Life with two passports

Liu Bolin — The Invisible Man

I was born on a border, but I didn’t know it. I didn’t know anything. I was a baby. I wish I had some memories or stories to tell you, to make my story more real to you, but I remember nothing. It’s barely real to me, just a set of photographs, some stories, and paperwork. I was born in Canada and so I am Canadian. I had nothing to do with this at all.

I am also Sri Lankan, but this has even less to do with me. I am Sri Lankan through my father, and only my father, because the law at the time only allowed men to pass citizenship. I am Sri Lankan by descent, something I cannot possibly remember or effect because it, by definition, has nothing to do with me.

In that sense, I’m an apple that fell far from the tree. Still an apple and also, apparently, an orange.

So I just am. I am Canadian and I am Sri Lanka. This combination is well nigh pointless except for one thing. I can see borders. Because one runs through me. Most people cannot. More than mountains, more than rivers, more even than oceans, these are the hardest divisions in the world today. You can stretch a piece of paper across them, but without that they are more hostile than the roughest sea.

Instant Noodles

My friend used to sell noodles. Instant noodles. He said that their sales would go up in certain coastal towns as Sri Lankans prepared to push off to sea. Even us, fellow brown people, would laugh at them. Boat people. Australians call them illegal and encourage them to drown at sea, or throw them in concentration camps.

I call them incredibly brave. They’re heroes. I couldn’t do it. They throw their bodies against an unjust system, end up deported, in concentration camps, or dead. And yet they form the numbers, the sacrifice that forms a growing monument to shame. They die to show the absurdity of borders. They’re willing to die to live.

But I’m not brave like that. I am not a body tossed against a border, I am an idle mind in an airport. I expect my meals on time and my flights to connect. I am a person with rights and expect to be treated as such. I am not brave. If anything, I am complicit. My only value is that I am not blind.

Privilege is hard to see if you’re born into it. It’s like asking a fish how the water is. What’s water? It’s a bit easier if you’re amphibious, if you’re comfortable on both water and land. I am a frog in that sense. I know what’s water because I’ve been outside.

Pockets

I think about it every time I’m in an immigration queue. Because there’s time to think. I pat my pockets and am always reassured to find my passport. Because that’s me. And I wonder, ‘that’s me?’ This one document, held by pockets of cloth, am I reduced to this? If it slips out in the toilet, where do I go? Do I disappear? Am I stuck in this airport forever?

It’s an idle thought. Like taking a peak off a cliff. You hold the railing, grin at your companions and go get something to eat. But the cliff is real. There are bodies down there.

Every time I travel I am being arrested. So are you. Those border guards are cops and there are cells just out of sight. We let this go because they let us go, but we never stop to question if this is right. I’d argue that it isn’t. They have no right to arrest us for moving across the earth. Just because they let you go doesn’t make it right.

But I didn’t question this until recently. I’d just feel my Sri Lankan passport on one side and laugh. I don’t even need it to get into Sri Lanka. It actively gets me out of most places. It’s like looking for money and finding a note that says ‘go fuck yourself’. It’s funny. I mean, it’s funny because I have another side. I have a Canadian passport that gets me waved through almost any line. I’m literally in a position to laugh. With one step of my other leg, I’m on the other side.

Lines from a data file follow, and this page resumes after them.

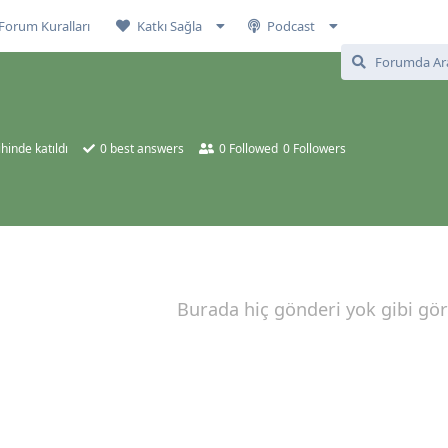
Forum Kuralları
Katkı Sağla
Podcast
hinde katıldı
0
best answers
0
Followed
0
Followers
Burada hiç gönderi yok gibi gö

I think about this often, this border running down the middle of my pants. It’s like my Canadian side can walk the earth and the Sri Lankan side is lame. The border divides my nuts as well, right now one child is British (his mum) and the other Sri Lankan. It’s a bureaucratic quirk, until we do some paperwork. The child is fine, we’re just tourists in border purgatory. But some people live here. And their kids are no less deserving of the world than mine. There but for the grace of pockets go I.

As I stand in the airport, I think ‘this is absurd’. I am human. I am not my birthplace, I am not my parents, I am not a document. I’m a human and I deserve to be free. I understand being arrested for what I do, but why am I being arrested for what I am?

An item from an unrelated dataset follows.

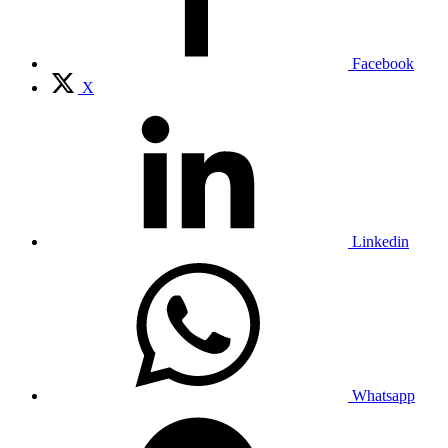
Facebook
X
Linkedin
Whatsapp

But then I walk through that line and I am free, and I forget that I was briefly under arrest. And this is just the way it is, so I forget about everybody else in line. I just want them to move faster. I just wish I’d chosen the other line. I rarely stop to think why is there a line at all. But I’m thinking about it now.

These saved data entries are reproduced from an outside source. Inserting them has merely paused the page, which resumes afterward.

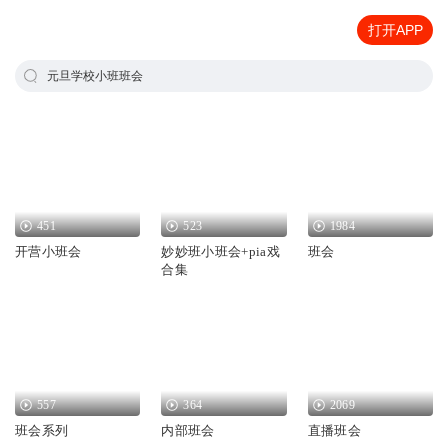
打开APP
元旦学校小班班会
451
523
1984
开营小班会
妙妙班小班会+pia戏
班会
合集
557
364
2069
班会系列
内部班会
直播班会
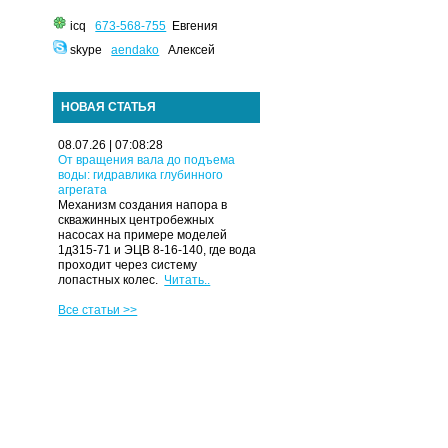
icq
673-568-755
Евгения
skype
aendako
Алексей
НОВАЯ СТАТЬЯ
08.07.26 | 07:08:28
От вращения вала до подъема
воды: гидравлика глубинного
агрегата
Механизм создания напора в
скважинных центробежных
насосах на примере моделей
1д315-71 и ЭЦВ 8-16-140, где вода
проходит через систему
лопастных колес.
Читать..
Все статьи >>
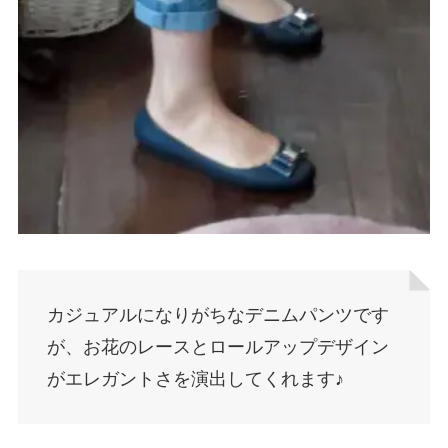
カジュアルになりがちなデニムパンツです
が、お花のレースとロールアップデザイン
がエレガントさを演出してくれます♪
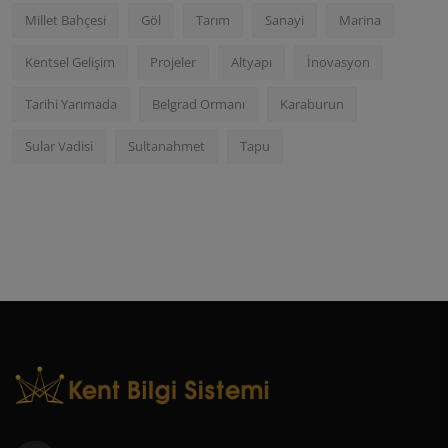
Millet Bahçesi
Göl
Tarım
Sanayi
Marina
Kentsel Gelişim
Projeler
Altyapı
İnovasyon
Tarihi Yarımada
Belgrad Ormanı
Karaburun
Sular Vadisi
Sultanahmet
Tapu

This is that question. Why are we ruled by our pants, or our purses, or what we carry in our hands? It’s an obvious question buried under chains so casual they are invisible. But it’s a question we must ask. Why aren’t we free? Who has any right to ask what’s in my pockets? Why do I need a permission slip from a sovereign or state? I have a good passport and a bad passport and I must ask, why do we need passports at all? What’s wrong with being free?